Listening to Blackburn who, with his jutting beard and slouch
hat, could pass for a Boer leader himself, it is all too easy
to picture the disaster that unfolded the following day. The
ground was iron-hard and the men could only huddle in a
shallow shell-scrape as enfilading Boer artillery and sniper fire
ripped into them so that, at the end of the day, 243 lay dead
and a further 1250 had been wounded and captured.
For all the horror of the story – as usual, command and
logistics confusion compounded the tragedy – Spion Kop
is a wondrously calm place. The only sound is Blackburn’s
voice, counterpointed by the guttural cawing of crows
(synonymous with all African and Indian battlefields) and the
whisper of a breeze through the long, dry winter grass.
Many of the men are buried in the trench where they died,
raked by airbursts in a continuous cannon barrage which
correspondent Winston Churchill said was the most brutal
he’d ever experienced, or felled by Mauser fire.
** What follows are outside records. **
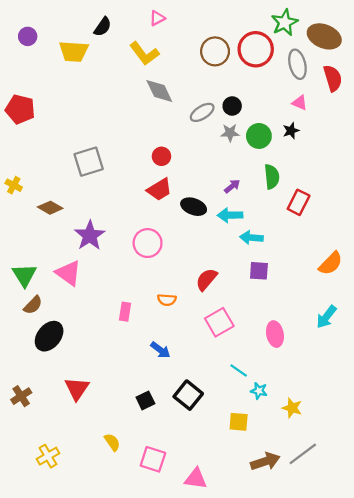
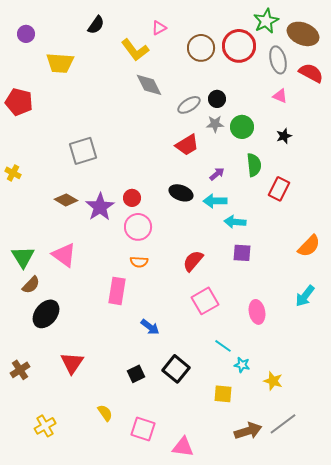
pink triangle: (157, 18) -> (159, 28), moved
yellow trapezoid: (74, 51) -> (60, 63), moved
red semicircle: (333, 78) -> (311, 73), turned -45
black star: (291, 131) -> (284, 136), moved
red circle: (161, 156) -> (132, 198), moved
red trapezoid: (159, 189) -> (187, 145), moved
brown diamond: (50, 208) -> (66, 200), moved
purple star: (90, 236) -> (100, 207), moved
orange semicircle: (167, 300) -> (139, 262), moved
pink rectangle: (125, 312) -> (117, 291), size x1.5

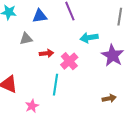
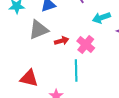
gray triangle: (26, 39) -> (38, 30), size x1.5

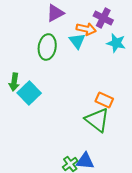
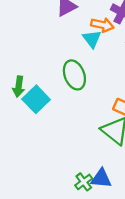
green ellipse: (47, 47) -> (74, 75), moved, turned -30

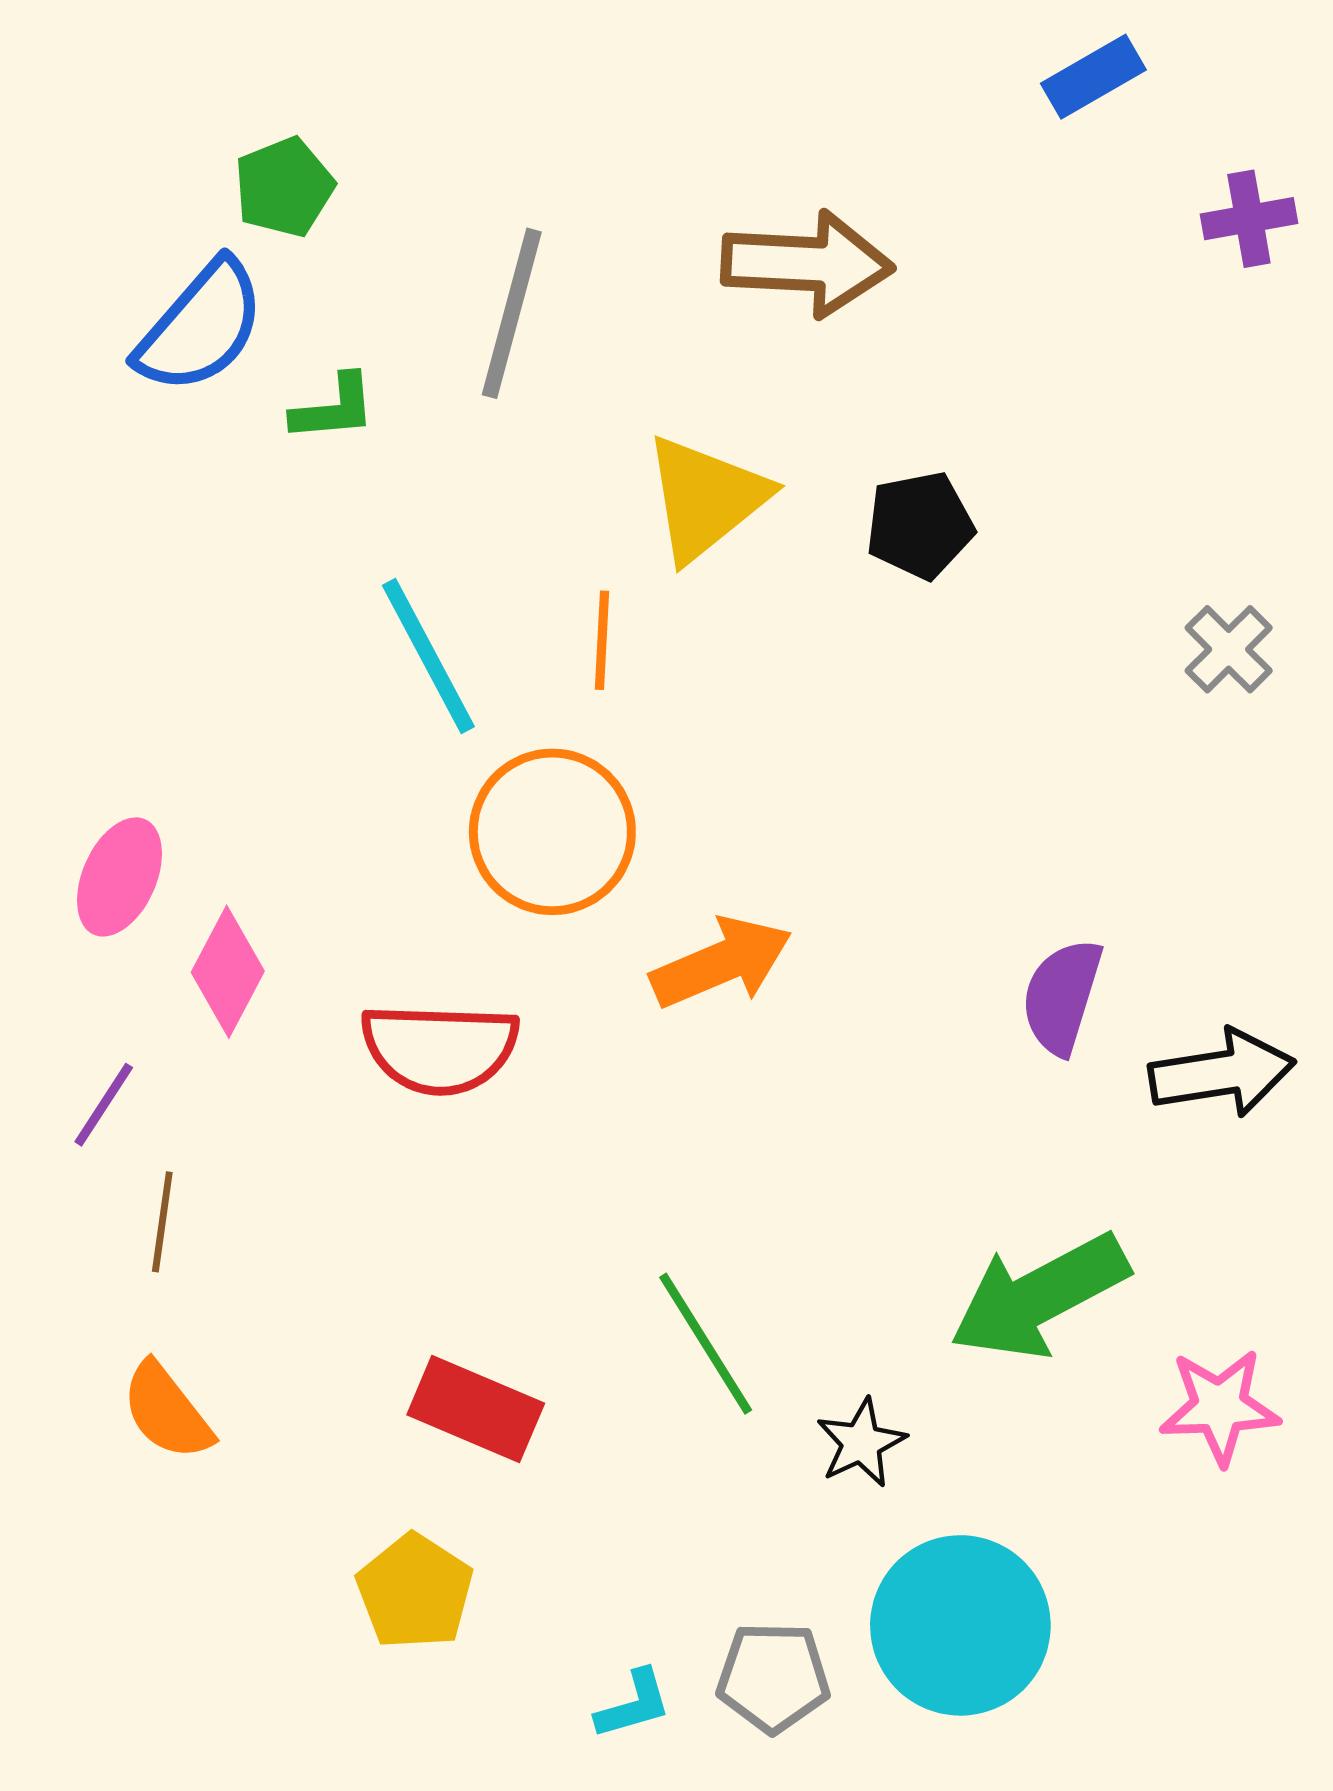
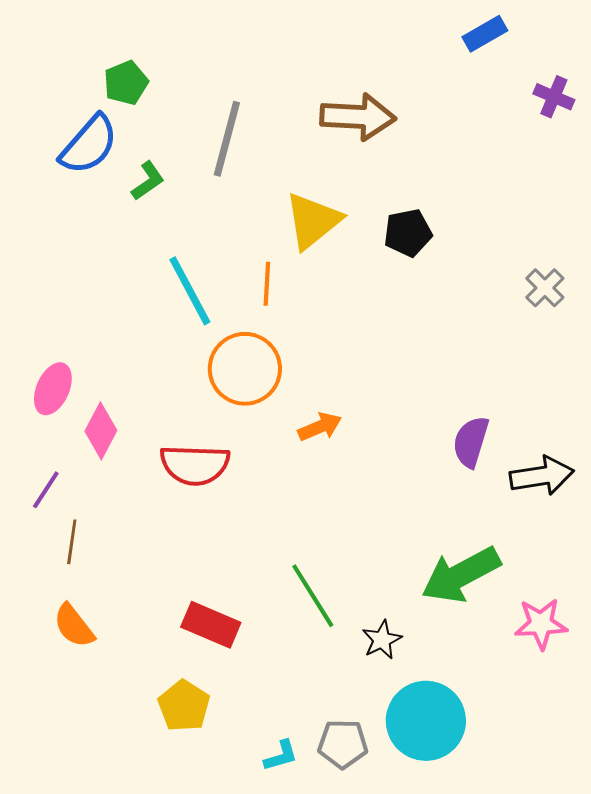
purple cross: (1249, 219) -> (554, 97), turned 33
green L-shape: (334, 408) -> (148, 181), turned -30
orange arrow: (721, 963) -> (320, 427), size x0.7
It’s a place
of ghosts (68 Boers were killed and 267 wounded) but their
souls seem at peace. There is no malignancy of spirit here
and, in the valley below Spion Kop, a rhino cow browses
contentedly with her two calves.
Just a few miles away, very close to where the British
command post was situated, lies Three Tree Hill Lodge
(http://www.threetreehill.co.za). It’s a small but delightfully
quirky facility owned and run by Blackburn and his wife
Cheryl.
The 16-bed eco-friendly lodge comprises six twin suites and
a two-bedroom family suite which has a master en-suite
bedroom, a children’s room with separate toilet and a small
kitchenette. The buildings are ruggedly colonial and, although
this is mirrored in the offbeat interior decor, there are
luxurious finishing touches: believe me, heated towel-rails are
an absolute necessity in the height of winter.
The lodge is miles off the beaten track, which means that the
silence of the African night is absolute. I kept being disturbed
by a browsing eland (Africa’s largest antelope) that had
taken a great fancy to the aloes that were growing just a few
metres from my bed.
Still, it’s not a bad problem to have. It’s also a treat to wake
with the dawn and hear the veld come alive around you as
you sit on your patio with your first cup of tea of the day.
You can just imagine General Sir Redvers Buller – overall
Commander of the British forces on the day – doing the
same thing while training his naval glasses on distant Spion
Kop – and watching the disaster unfold.